Researches in the field of Graeco-Roman religions prove conclusively that
apologists for early Christianity and even eminent classicists have been inclined
to underestimate the genuineness of gentile religious interests and the extent
to which religion dominated life in pagan lands when Christianity was emerging.
Of the gentile cults probably the most popular in the first century, and certainly
the least known and understood in the twentieth, were the so-called mystery
religions. Notwithstanding the protestations of apologists there is ample evidence
that in both the west and the east the mystery cults were widely disseminated
and very influential before Christianity appeared on the scene.
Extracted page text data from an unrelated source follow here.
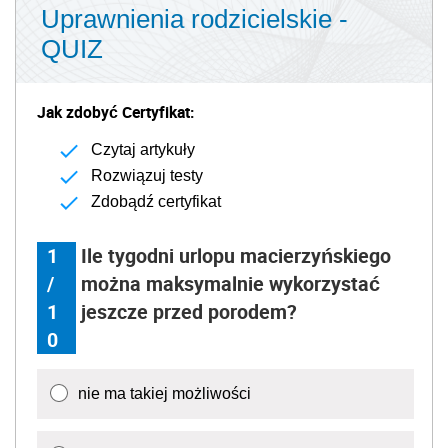
Uprawnienia rodzicielskie -
QUIZ
Jak zdobyć Certyfikat:
Czytaj artykuły
Rozwiązuj testy
Zdobądź certyfikat
1
Ile tygodni urlopu macierzyńskiego
/
można maksymalnie wykorzystać
1
jeszcze przed porodem?
0
nie ma takiej możliwości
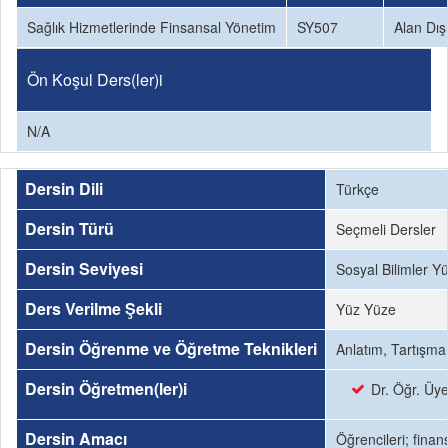
Sağlık Hizmetlerinde Finsansal Yönetim
SY507
Alan Dış
Ön Koşul Ders(ler)i
N/A
Dersin Dili
Türkçe
Dersin Türü
Seçmeli Dersler
Dersin Seviyesi
Sosyal Bilimler Y
Ders Verilme Şekli
Yüz Yüze
Dersin Öğrenme ve Öğretme Teknikleri
Anlatım, Tartışma
Dersin Öğretmen(ler)i
Dr. Öğr. Ü
Dersin Amacı
Öğrencileri; finan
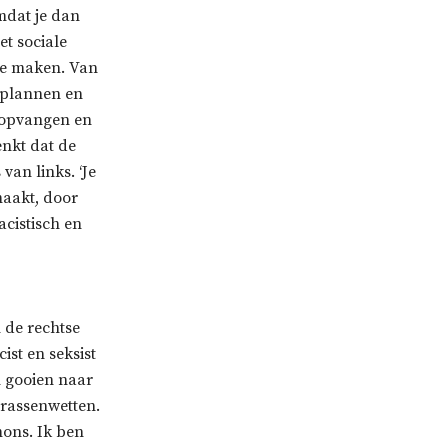
mdat je dan
et sociale
 te maken. Van
 plannen en
 opvangen en
nkt dat de
van links. ‘Je
maakt, door
acistisch en
 de rechtse
ist en seksist
n gooien naar
rassenwetten.
mons. Ik ben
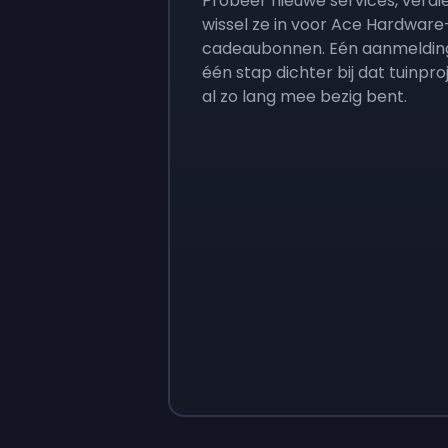
Probeer nieuwe services, verdi
wissel ze in voor Ace Hardware
cadeaubonnen. Eén aanmeldin
één stap dichter bij dat tuinpro
al zo lang mee bezig bent.
Sign up
Sign up
€ 9
€ 0,87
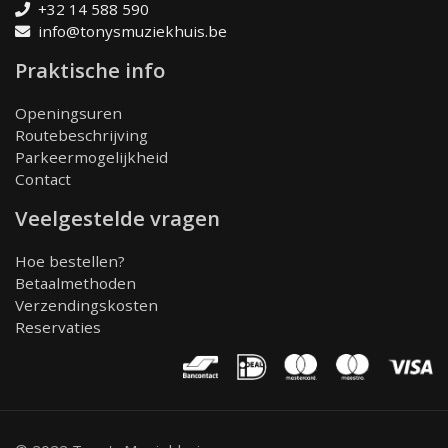
+32 14 588 590
info@tonysmuziekhuis.be
Praktische info
Openingsuren
Routebeschrijving
Parkeermogelijkheid
Contact
Veelgestelde vragen
Hoe bestellen?
Betaalmethoden
Verzendingskosten
Reservaties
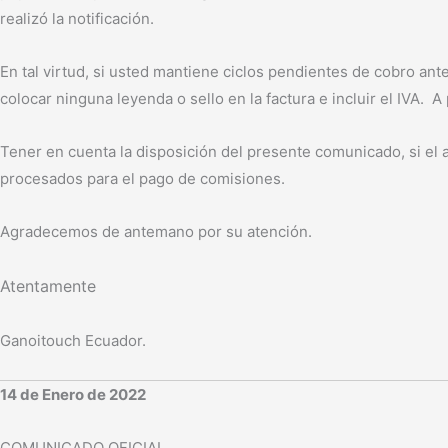
realizó la notificación.
En tal virtud, si usted mantiene ciclos pendientes de cobro ant
colocar ninguna leyenda o sello en la factura e incluir el IVA. 
Tener en cuenta la disposición del presente comunicado, si el af
procesados para el pago de comisiones.
Agradecemos de antemano por su atención.
Atentamente
Ganoitouch Ecuador.
14 de Enero de 2022
COMUNICADO OFICIAL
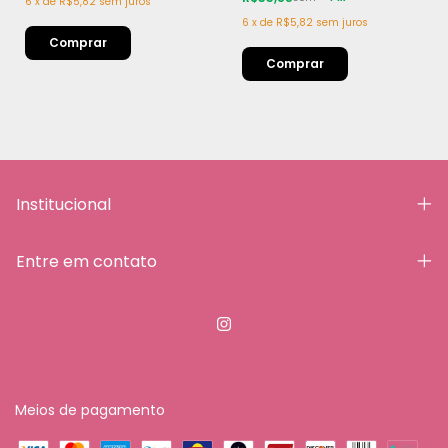
6
x
de
R$5,82
sem juros
6
x
de
R$5,82
sem juros
Institucional
Entre em contato
Meios de pagamento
In the following
pages care is taken to exhibit this evidence in relation to each of the mystery
systems.

A detailed investigation of typical cult experiences further convinced the
author that the central meaning of mystery initiation–the regeneration, both
essential and ethical, of the individual devotee–has largely escaped the notice
of even sympathetic researchers. To bring out this meaning in the terminology
and thought-forms of the initiates themselves, as recorded in scattered and
fragmentary remains both monumental and literary, is one of the major purposes
for which these studies are published.

Additional researches in Hermetic and Philonian literature demonstrated how
important this mystical type of religious experience was considered to be, not
only by religio-philosophical groups but also by individual thinkers quite outside
the circle of gentile cult brotherhoods. To the writer Philo’s case was particularly
interesting, because it illustrated the extent to which the thought and experiences
of a diaspora Jew might be influenced by gentile religious practices.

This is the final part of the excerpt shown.